▶ [Exercise requirements] Could you please output all of the data exactly, without the images?

Segment Start: Information supplied

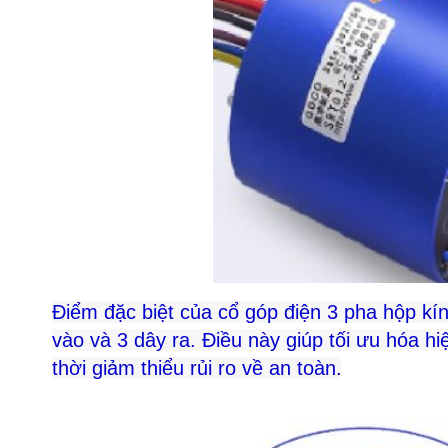
Điểm đặc biệt của cổ góp điện 3 pha hộp kí
vào và 3 dây ra. Điều này giúp tối ưu hóa hi
thời giảm thiểu rủi ro về an toàn.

Segment End: Information supplied

▶ [Task output]
Điểm đặc biệt của cổ góp điện 3 pha hộp kí
vào và 3 dây ra. Điều này giúp tối ưu hóa hi
thời giảm thiểu rủi ro về an toàn.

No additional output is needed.